The FDA's Endocrinologic and Metabolic Drugs Advisory Committee, which reviews and evaluates data concerning the safety and effectiveness of investigational drugs for use in the treatment of endocrine and metabolic disorders, now has its next meeting tentatively scheduled for January 23rd.
The developer of a drug, Sanofi-Aventis in the case of Acomplia, would need to be invited to attend 60 days in advance of any meeting where the drug was to be discussed, and there has been no word as to whether it has been invited to the Jan. 23rd committee meeting.
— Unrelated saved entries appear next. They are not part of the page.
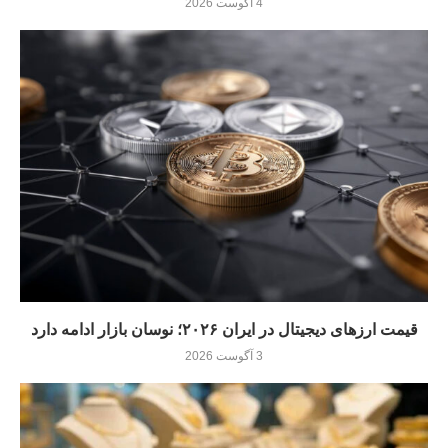
4 آگوست 2026
قیمت ارزهای دیجیتال در ایران ۲۰۲۶؛ نوسان بازار ادامه دارد
3 آگوست 2026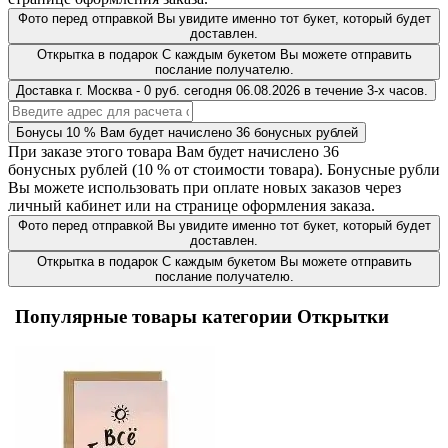
Фото перед отправкой
Вы увидите именно тот букет, который будет
доставлен.
Открытка в подарок
С каждым букетом Вы можете отправить
послание получателю.
Доставка
г. Москва
-
0 руб.
сегодня
06.08.2026
в течение 3-х часов.
Бонусы
10 %
Вам будет начислено
36
бонусных рублей
При заказе этого товара Вам будет начислено
36
бонусных рублей (
10 %
от стоимости товара). Бонусные рубли
Вы можете использовать при оплате новых заказов через
личный кабинет или на странице оформления заказа.
Фото перед отправкой
Вы увидите именно тот букет, который будет
доставлен.
Открытка в подарок
С каждым букетом Вы можете отправить
послание получателю.
Популярные товары категории Открытки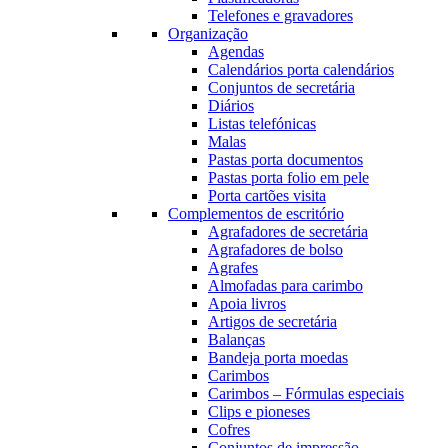
Telefones e gravadores
Organização
Agendas
Calendários porta calendários
Conjuntos de secretária
Diários
Listas telefónicas
Malas
Pastas porta documentos
Pastas porta folio em pele
Porta cartões visita
Complementos de escritório
Agrafadores de secretária
Agrafadores de bolso
Agrafes
Almofadas para carimbo
Apoia livros
Artigos de secretária
Balanças
Bandeja porta moedas
Carimbos
Carimbos – Fórmulas especiais
Clips e pioneses
Cofres
Conjuntos de impressão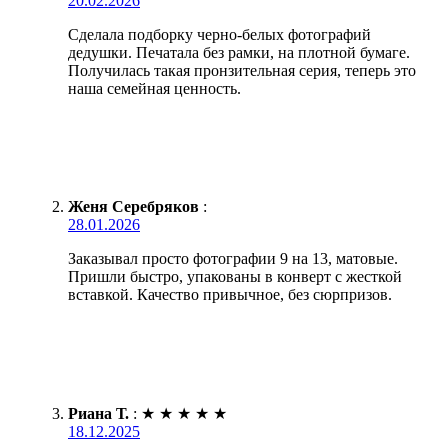
20.02.2026
Сделала подборку черно-белых фотографий
дедушки. Печатала без рамки, на плотной бумаге.
Получилась такая пронзительная серия, теперь это
наша семейная ценность.
Женя Серебряков
:
28.01.2026
Заказывал просто фотографии 9 на 13, матовые.
Пришли быстро, упакованы в конверт с жесткой
вставкой. Качество привычное, без сюрпризов.
Риана Т.
:
★
★
★
★
★
18.12.2025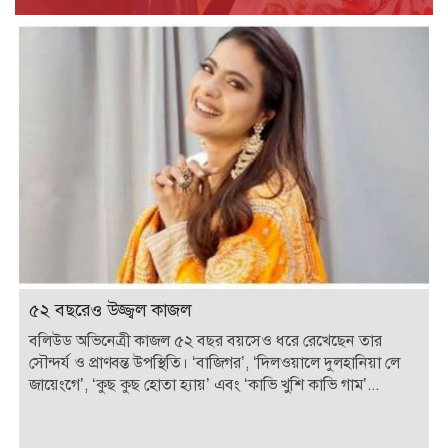
৫২ বছরেও উজ্জ্বল কাজল
বলিউড অভিনেত্রী কাজল ৫২ বছর বয়সেও ধরে রেখেছেন তার
সৌন্দর্য ও প্রাণবন্ত উপস্থিতি। ‘বাজিগর’, ‘দিলওয়ালে দুলহানিয়া লে
জায়েংগে’, ‘কুছ কুছ হোতা হ্যায়’ এবং ‘কাভি খুশি কাভি গাম’...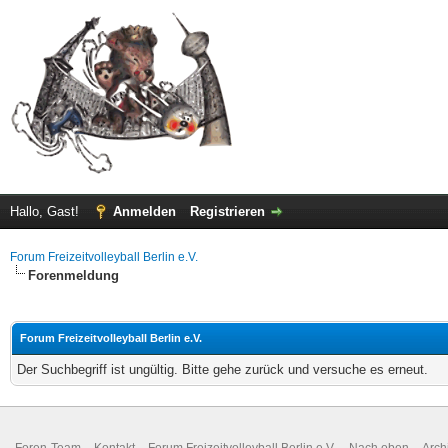
Hallo, Gast!
Anmelden
Registrieren
Forum Freizeitvolleyball Berlin e.V.
Forenmeldung
Forum Freizeitvolleyball Berlin e.V.
Der Suchbegriff ist ungültig. Bitte gehe zurück und versuche es erneut.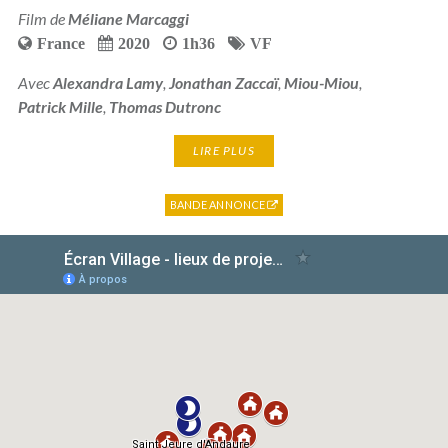
Film de
Méliane Marcaggi
France
2020
1h36
VF
Avec
Alexandra Lamy
,
Jonathan Zaccaï
,
Miou-Miou
,
Patrick Mille
,
Thomas Dutronc
LIRE PLUS
BANDE ANNONCE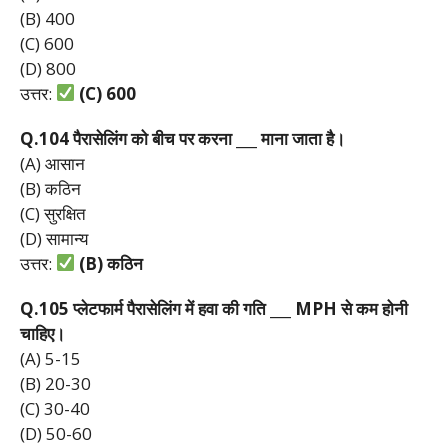
(B) 400
(C) 600
(D) 800
उत्तर:
(C) 600
Q.104
पैरासेलिंग
को
बीच
पर
करना ___
माना
जाता
है।
(A) आसान
(B) कठिन
(C) सुरक्षित
(D) सामान्य
उत्तर:
(B)
कठिन
Q.105
प्लेटफार्म
पैरासेलिंग
में
हवा
की
गति ___ MPH
से
कम
होनी
चाहिए।
(A) 5-15
(B) 20-30
(C) 30-40
(D) 50-60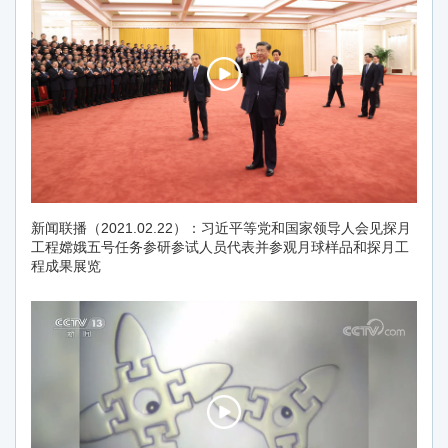
新闻联播（2021.02.22）：习近平等党和国家领导人会见探月
工程嫦娥五号任务参研参试人员代表并参观月球样品和探月工
程成果展览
The FDA also as of December 8th had not publicly released an agenda for that meeting. Casting further doubt on the likelihood of Acomplia being discussed is the fact that the January 23rd session is at this point billed as a joint meeting with the Nonprescription Drugs Advisory Committee.
If the Endocrinologic and Metabolic Drugs Advisory Committee does not consider Acomplia in January, its next meeting is tentatively scheduled to be held May 3-4, 2006.
Most observers believe it highly unlikely that the FDA would approve a novel drug that is the first endocannabinoid-receptor inhibitor to be brought before it without any input from one of its advisory committees.
All that would seem to lower our level of confidence in a CNN report December 2nd quoting a research analyst as projecting a February decision by the FDA on approval of Acomplia.
Gbola Amusa, a much-quoted research analyst who tracks the pharmaceutical industry for for the firm Sanford Bernstein & Co. in London, projected the optimistic timeline while talking to CNN about FDA action December 2nd on the Sanofi-Aventis cancer drug Taxotere.
CNN shed no light on whether Amusa shared with them the basis for his optimism, and efforts to contact him directly have thus far been unsuccessful.